I have a really long list (10 years) of hourly values and I would like to average column 3, per day. Such that each date will have an average value derived from 3rd column.
My data loooks like this:
> 1/1/2005,16:00:00,83.3971,-3.8950
> 1/1/2005,17:00:00,0.0000,-3.9146
> 1/1/2005,18:00:00,0.0000,-3.9337
> 1/1/2005,19:00:00,0.0000,-3.9532
> 1/1/2005,20:00:00,0.0000,-3.9727
> 1/1/2005,21:00:00,0.0000,-3.9920
> 1/1/2005,22:00:00,0.0000,-4.0116
> 1/1/2005,23:00:00,0.0000,-4.0311
> 1/2/2005,0:00:00,0.0000,-4.0503
> 1/2/2005,1:00:00,0.0000,-4.0697
> 1/2/2005,2:00:00,0.0000,-4.0891
> 1/2/2005,3:00:00,0.0000,-4.1083
> 1/2/2005,4:00:00,0.0000,-4.1279
> 1/2/2005,5:00:00,0.0000,-4.1472
> 1/2/2005,6:00:00,0.0000,-4.1662
> 1/2/2005,7:00:00,0.0000,-4.1858
> 1/2/2005,8:00:00,0.0000,-4.2053
> 1/2/2005,9:00:00,152.7058,-4.2242
> 1/2/2005,10:00:00,302.6400,-4.2436
> 1/2/2005,11:00:00,405.2218,-4.2630
> 1/2/2005,12:00:00,452.6208,-4.2821
> 1/2/2005,13:00:00,441.4662,-4.3016
> 1/2/2005,14:00:00,372.5459,-4.3208
> 1/2/2005,15:00:00,250.8291,-4.3398
> 1/2/2005,16:00:00,86.6172,-4.3592
> 1/2/2005,17:00:00,0.0000,-4.3785
> 1/2/2005,18:00:00,0.0000,-4.3973
> 1/2/2005,19:00:00,0.0000,-4.4167
>...
12/30/2014,23:00:00,0.0000,0.7601 12/31/2014,0:00:00,0.0000,0.7601 12/31/2014,1:00:00,0.0000,0.7601 12/31/2014,2:00:00,0.0000,0.7601 12/31/2014,3:00:00,0.0000,0.7601 12/31/2014,4:00:00,0.0000,0.7601 12/31/2014,5:00:00,0.0000,0.7601 12/31/2014,6:00:00,0.0000,0.7601 12/31/2014,7:00:00,0.0000,0.7601 12/31/2014,8:00:00,0.0000,2.6808 12/31/2014,9:00:00,153.8084,1.6338 12/31/2014,10:00:00,301.9711,1.3491 12/31/2014,11:00:00,402.5888,1.2512 12/31/2014,12:00:00,447.9860,1.2191 12/31/2014,13:00:00,434.9283,1.2277
...
This may be an excellent opportunity to highlight the "Split, Apply, Combine" premise and with a simple case use?
Perhaps Read csv into pandas, index as a datetime object, then groupby day, aggregate sum/divide by count (aka average)?
QUESTION: I need the average daily value and I am starting with the above 10-year, hourly time series. As in, I have an hourly dataset going from Jan 1 2005 to Dec 31 2014, and I want the average daily value based on the 10 years of daily averages from that dataset. You dig?
I have already gone from hourly to daily using:
df = pd.read_csv('file.csv', parse_dates='datetime':0,1]},index_col='datetime', header=True, usecols=[0,1,2])
day_avgs = df.groupby(pd.TimeGrouper('D'))

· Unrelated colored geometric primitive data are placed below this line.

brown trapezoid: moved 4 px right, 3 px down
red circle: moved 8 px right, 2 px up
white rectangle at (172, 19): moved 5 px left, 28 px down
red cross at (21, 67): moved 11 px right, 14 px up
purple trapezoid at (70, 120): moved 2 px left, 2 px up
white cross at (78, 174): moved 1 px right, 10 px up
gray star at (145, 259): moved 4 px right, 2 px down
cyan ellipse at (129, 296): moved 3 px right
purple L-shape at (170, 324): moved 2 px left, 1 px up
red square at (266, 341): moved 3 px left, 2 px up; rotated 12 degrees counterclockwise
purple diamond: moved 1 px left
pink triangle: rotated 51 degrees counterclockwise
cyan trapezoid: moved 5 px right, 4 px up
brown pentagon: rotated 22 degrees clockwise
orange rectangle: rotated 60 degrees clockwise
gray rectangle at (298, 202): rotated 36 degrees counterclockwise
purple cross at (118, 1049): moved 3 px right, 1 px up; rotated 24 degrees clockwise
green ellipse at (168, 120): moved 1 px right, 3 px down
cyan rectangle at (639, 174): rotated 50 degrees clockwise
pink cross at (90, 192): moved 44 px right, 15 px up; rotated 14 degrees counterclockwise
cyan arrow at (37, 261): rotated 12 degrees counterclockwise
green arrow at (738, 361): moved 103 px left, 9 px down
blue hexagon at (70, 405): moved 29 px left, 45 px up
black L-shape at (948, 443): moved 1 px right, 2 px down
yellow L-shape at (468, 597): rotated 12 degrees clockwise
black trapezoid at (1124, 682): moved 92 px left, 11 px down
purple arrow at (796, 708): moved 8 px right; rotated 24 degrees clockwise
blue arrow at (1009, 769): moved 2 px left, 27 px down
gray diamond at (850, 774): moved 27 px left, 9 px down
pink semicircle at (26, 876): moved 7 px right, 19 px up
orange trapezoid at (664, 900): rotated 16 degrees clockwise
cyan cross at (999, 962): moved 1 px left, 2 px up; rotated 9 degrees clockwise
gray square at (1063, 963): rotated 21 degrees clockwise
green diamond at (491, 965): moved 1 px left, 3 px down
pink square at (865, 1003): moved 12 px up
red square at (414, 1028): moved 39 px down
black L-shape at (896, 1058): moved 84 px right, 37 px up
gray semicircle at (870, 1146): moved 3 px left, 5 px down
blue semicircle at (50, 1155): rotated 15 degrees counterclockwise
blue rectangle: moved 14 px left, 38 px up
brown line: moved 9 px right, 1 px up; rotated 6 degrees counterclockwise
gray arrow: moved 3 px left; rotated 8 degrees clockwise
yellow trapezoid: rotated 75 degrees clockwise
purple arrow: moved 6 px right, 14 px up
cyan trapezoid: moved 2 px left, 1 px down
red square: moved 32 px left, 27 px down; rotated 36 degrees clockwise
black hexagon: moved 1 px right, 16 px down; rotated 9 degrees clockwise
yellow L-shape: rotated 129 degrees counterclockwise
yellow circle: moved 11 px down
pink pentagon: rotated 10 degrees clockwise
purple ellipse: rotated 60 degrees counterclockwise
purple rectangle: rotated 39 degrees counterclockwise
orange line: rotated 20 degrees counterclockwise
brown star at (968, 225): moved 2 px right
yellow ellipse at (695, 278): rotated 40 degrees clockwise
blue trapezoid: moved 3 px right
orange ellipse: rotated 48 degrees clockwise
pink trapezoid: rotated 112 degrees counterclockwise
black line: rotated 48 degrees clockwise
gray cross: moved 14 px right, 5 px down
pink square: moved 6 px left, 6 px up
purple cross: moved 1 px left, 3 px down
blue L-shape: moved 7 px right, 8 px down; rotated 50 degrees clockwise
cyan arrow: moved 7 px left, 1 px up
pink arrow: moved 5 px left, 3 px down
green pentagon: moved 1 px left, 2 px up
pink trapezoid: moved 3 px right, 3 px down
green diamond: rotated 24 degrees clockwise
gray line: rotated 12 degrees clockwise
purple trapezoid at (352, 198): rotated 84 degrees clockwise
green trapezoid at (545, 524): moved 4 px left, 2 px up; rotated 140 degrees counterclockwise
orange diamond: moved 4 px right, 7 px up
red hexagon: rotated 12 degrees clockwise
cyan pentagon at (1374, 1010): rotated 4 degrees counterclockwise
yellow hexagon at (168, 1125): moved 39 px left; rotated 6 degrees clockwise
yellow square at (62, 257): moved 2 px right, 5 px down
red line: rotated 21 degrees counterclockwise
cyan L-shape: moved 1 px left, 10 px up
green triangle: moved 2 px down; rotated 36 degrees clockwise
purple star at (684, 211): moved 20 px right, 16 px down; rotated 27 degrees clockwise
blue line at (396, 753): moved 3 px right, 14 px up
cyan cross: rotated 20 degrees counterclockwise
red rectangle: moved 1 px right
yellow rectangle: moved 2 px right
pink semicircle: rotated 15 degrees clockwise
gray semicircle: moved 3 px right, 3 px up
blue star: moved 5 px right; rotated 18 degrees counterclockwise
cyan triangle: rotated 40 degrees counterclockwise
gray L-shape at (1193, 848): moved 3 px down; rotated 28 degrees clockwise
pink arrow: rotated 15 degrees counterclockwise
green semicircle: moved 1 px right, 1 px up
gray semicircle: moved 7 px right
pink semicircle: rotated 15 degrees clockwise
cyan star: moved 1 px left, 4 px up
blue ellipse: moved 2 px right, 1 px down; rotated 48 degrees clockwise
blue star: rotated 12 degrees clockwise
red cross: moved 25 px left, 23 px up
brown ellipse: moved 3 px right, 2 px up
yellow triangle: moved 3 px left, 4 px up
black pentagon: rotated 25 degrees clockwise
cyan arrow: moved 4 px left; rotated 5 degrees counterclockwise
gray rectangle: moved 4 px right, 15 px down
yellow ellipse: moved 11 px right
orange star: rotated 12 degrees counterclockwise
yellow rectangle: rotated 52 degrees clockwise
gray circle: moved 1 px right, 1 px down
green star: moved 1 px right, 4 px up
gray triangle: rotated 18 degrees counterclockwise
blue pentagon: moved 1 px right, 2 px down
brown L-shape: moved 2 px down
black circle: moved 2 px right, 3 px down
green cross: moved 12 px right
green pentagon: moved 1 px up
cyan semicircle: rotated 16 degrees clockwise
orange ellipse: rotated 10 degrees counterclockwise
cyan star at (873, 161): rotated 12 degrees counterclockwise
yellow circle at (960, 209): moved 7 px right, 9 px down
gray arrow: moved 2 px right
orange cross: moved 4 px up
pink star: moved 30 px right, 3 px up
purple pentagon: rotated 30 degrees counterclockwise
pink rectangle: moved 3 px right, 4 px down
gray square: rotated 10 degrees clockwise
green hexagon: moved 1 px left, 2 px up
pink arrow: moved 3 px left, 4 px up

This returns average daily values, indeed, see below:
date
2005-01-01 106.307291
2005-01-02 102.578729
2005-01-03 103.332883
2005-01-04 104.139979
2005-01-05 104.999592
... ...
2014-12-02 108.292092
2014-12-03 107.189729
2014-12-04 106.142721
2014-12-05 105.151696
However, I am stumped as to how I can group these daily values in "day_avgs", so group on each date (10 of them) and then average to give one daily average that is the average of all of those individual dates over the 10 year dataset. Capiche?
ie, I would like to have the average of every day (365) in a year, based on the 10 years of daily averages.